There have been dozens of approaches to building power-beaming satellites. "But fundamentally, so long as it costs as much to get to space, we've got a major problem," she said.
John Mankins, a NASA manager working with advanced concepts, said the study is consistent with the agency's own studies of beaming power from space.
"The technology to do very large scale solar-power systems that might deliver energy into terrestrial power markets is not at hand. It's going to take a fair amount of investment and a lot of success in research and development to mature these technologies to make them available," he said.
But Mankins believes it is smart to keep the idea of satellite power plants alive, since they may one day provide safe, economical power to an energy-hungry Earth.

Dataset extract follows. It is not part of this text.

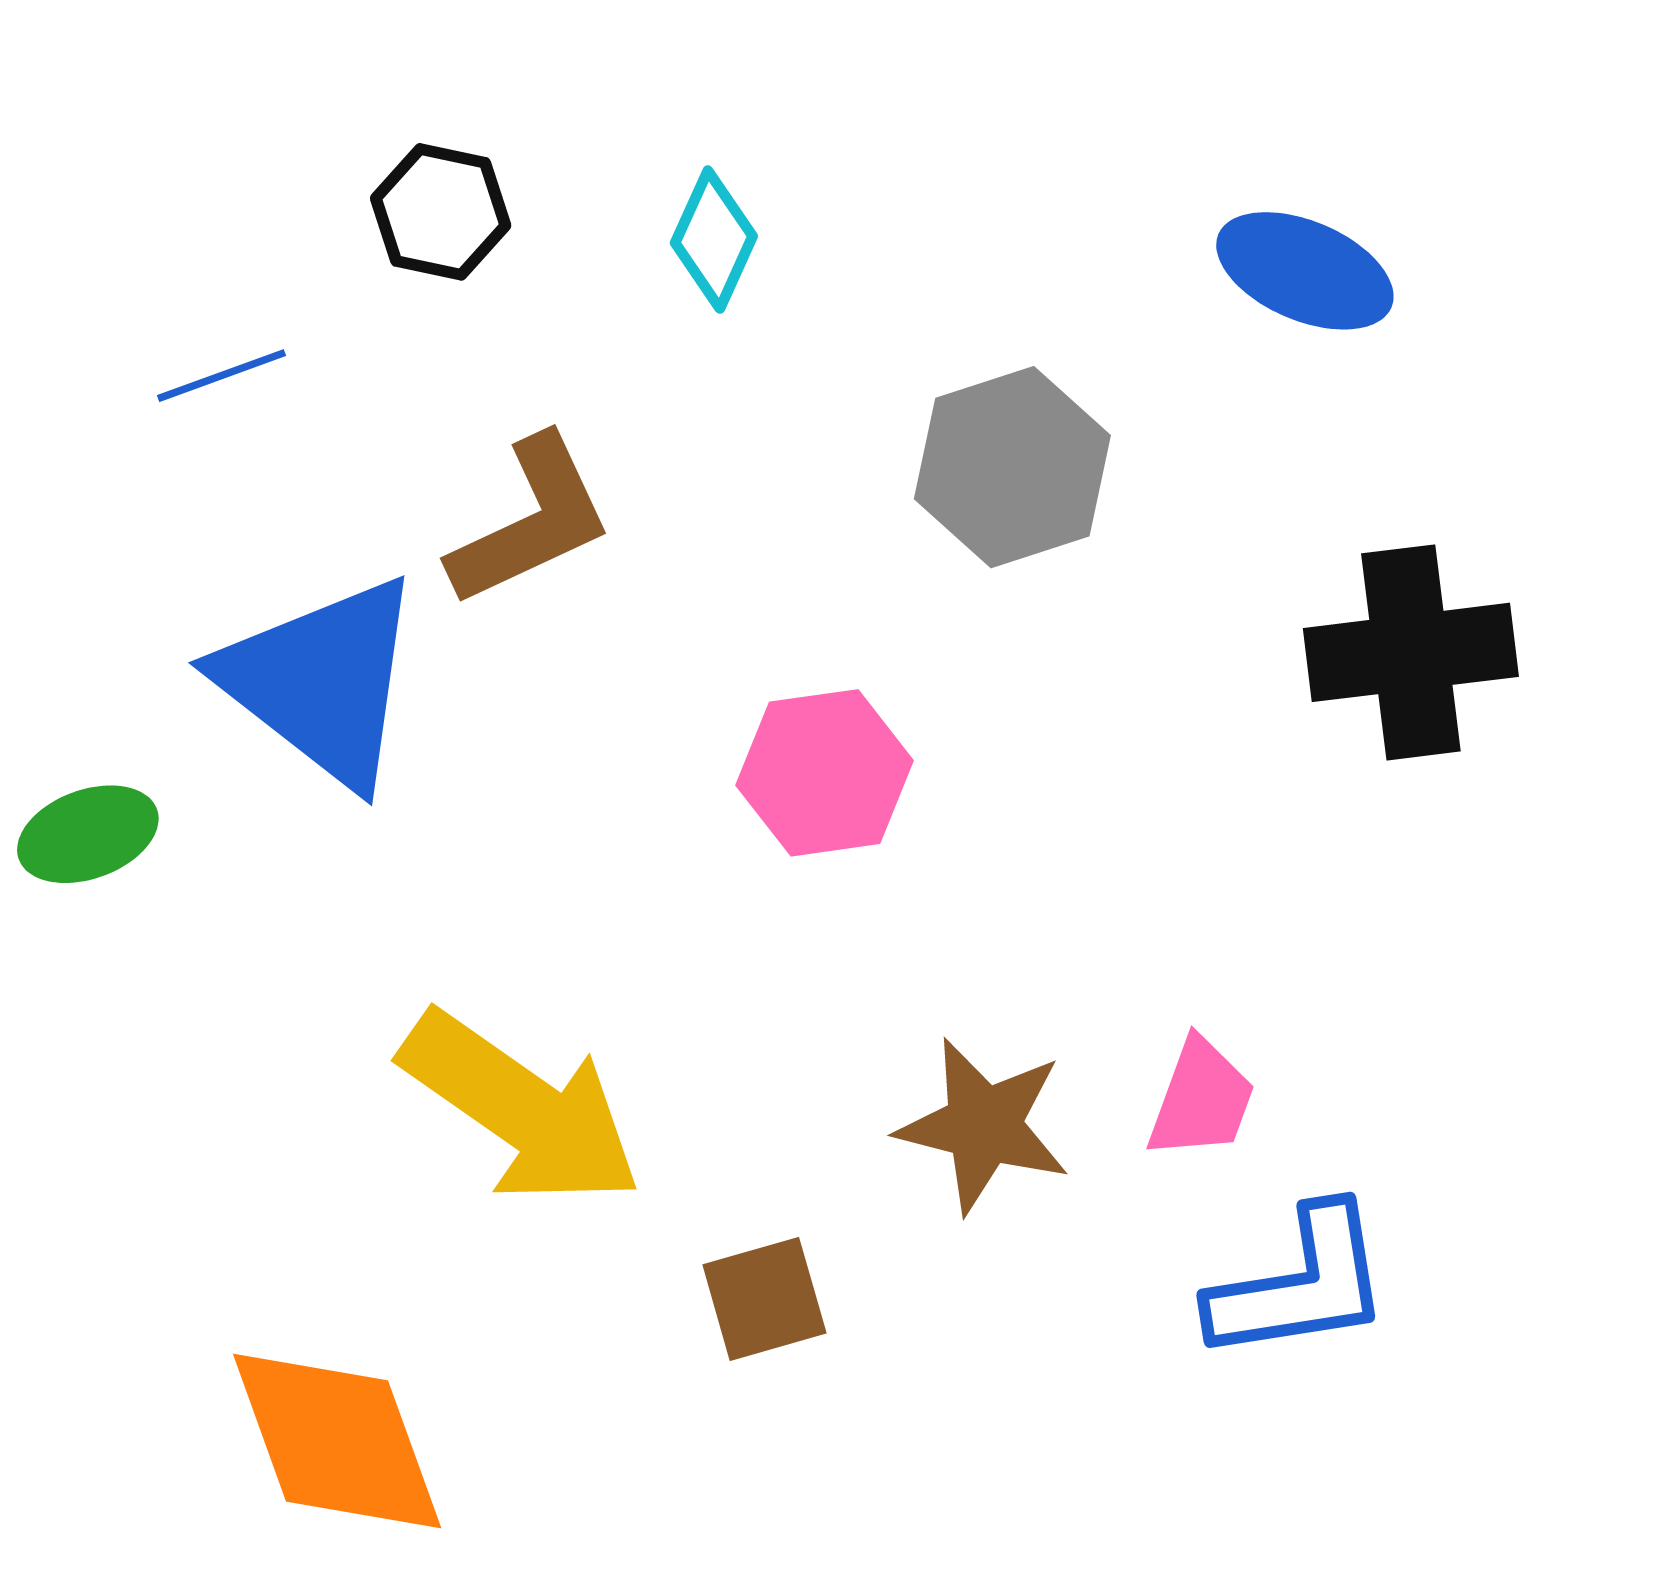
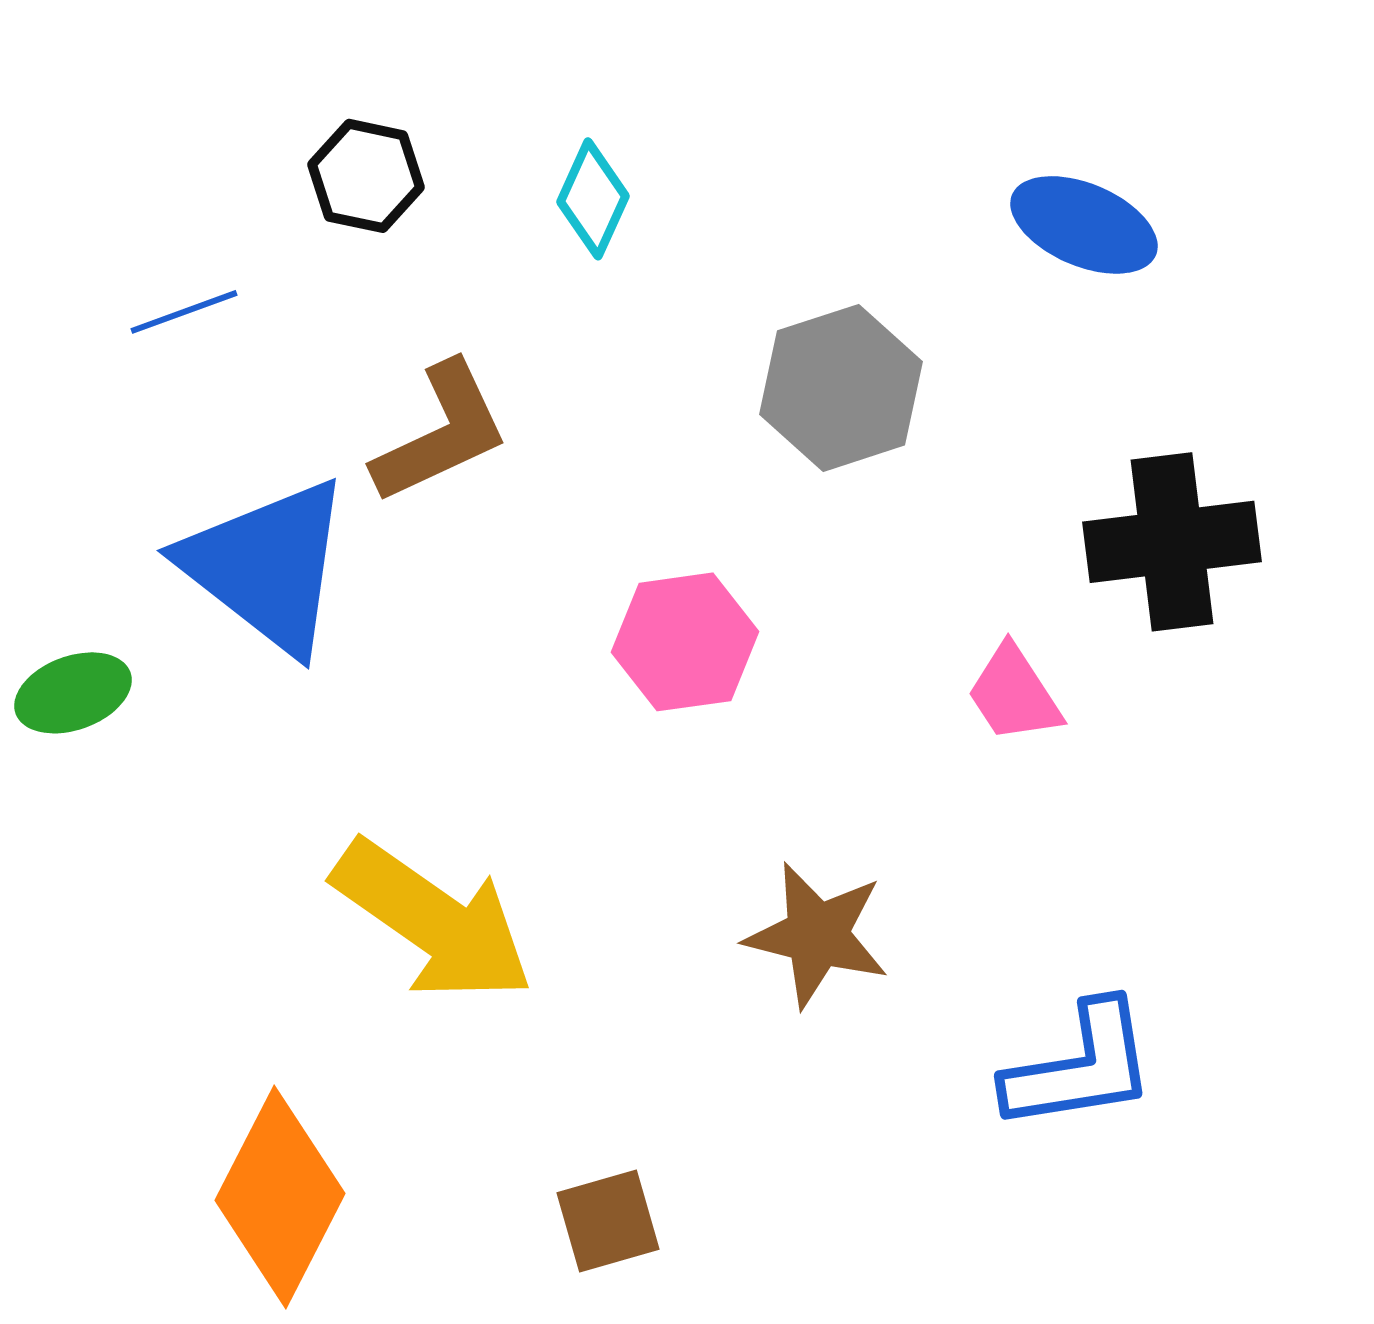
pink trapezoid: (1201, 1099) -> (1014, 694), moved, turned 127
brown square: (764, 1299) -> (608, 1221), moved
orange diamond: (337, 1441) -> (280, 1197), turned 47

"The real question that has to be tackled over the next 30 to 50 years," he said, "is what options are required if we get serious about global climate change and greenhouse gas emissions and accumulations?"
Systems like satellite solar power provide an opportunity to leapfrog the delivery of energy to the developing world. Electrifying Africa with a traditional power grid would cost at least $80 billion, according to a United Nations estimate.
"For space power, you don't necessarily have to do that," Mankins said. "You can beam the power into the market without electrifying the whole continent. That has the potential to have the same kind of transformational effect that wireless telecommunications is having in the developing world."